_Data supplied_
****************************************
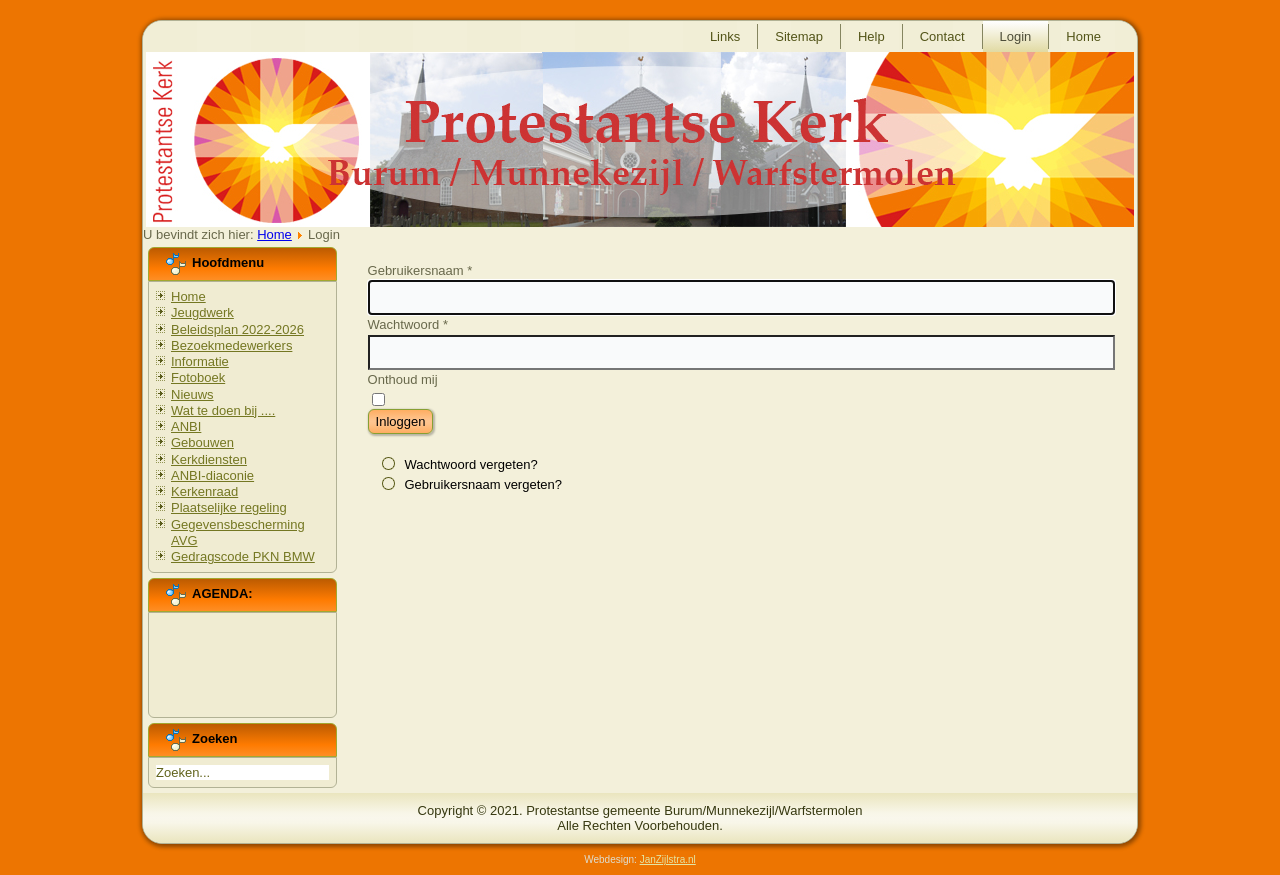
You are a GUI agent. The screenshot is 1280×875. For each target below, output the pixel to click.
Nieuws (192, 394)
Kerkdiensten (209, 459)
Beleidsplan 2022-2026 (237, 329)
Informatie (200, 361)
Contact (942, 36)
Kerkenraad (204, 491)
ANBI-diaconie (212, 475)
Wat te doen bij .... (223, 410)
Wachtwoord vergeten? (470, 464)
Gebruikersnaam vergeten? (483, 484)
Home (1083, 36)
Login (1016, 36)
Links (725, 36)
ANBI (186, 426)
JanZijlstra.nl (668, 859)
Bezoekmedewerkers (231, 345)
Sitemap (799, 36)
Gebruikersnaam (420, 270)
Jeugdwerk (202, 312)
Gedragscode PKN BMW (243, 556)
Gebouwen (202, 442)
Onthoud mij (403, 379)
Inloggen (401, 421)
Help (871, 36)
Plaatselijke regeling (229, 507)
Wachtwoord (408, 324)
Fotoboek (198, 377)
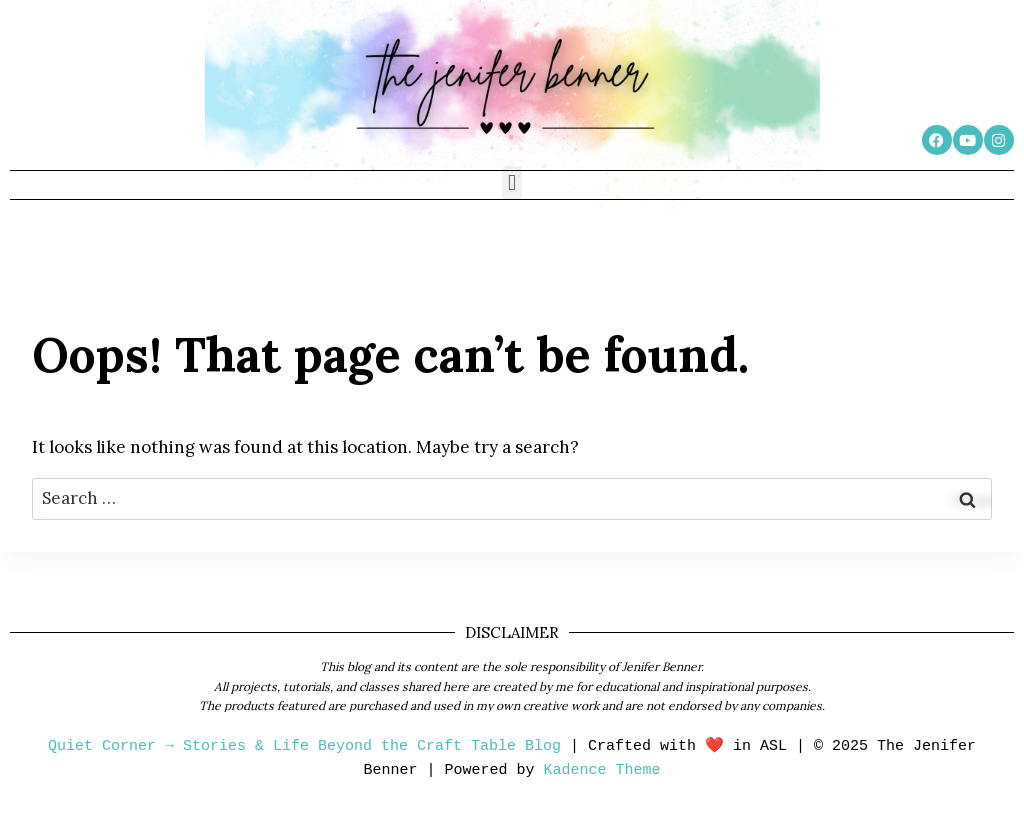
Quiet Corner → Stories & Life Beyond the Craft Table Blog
****************************************
_Work request_
Line by line, count how many lines of the entries contain the word "vergeten", and give only that number.

_Exercise answer_
2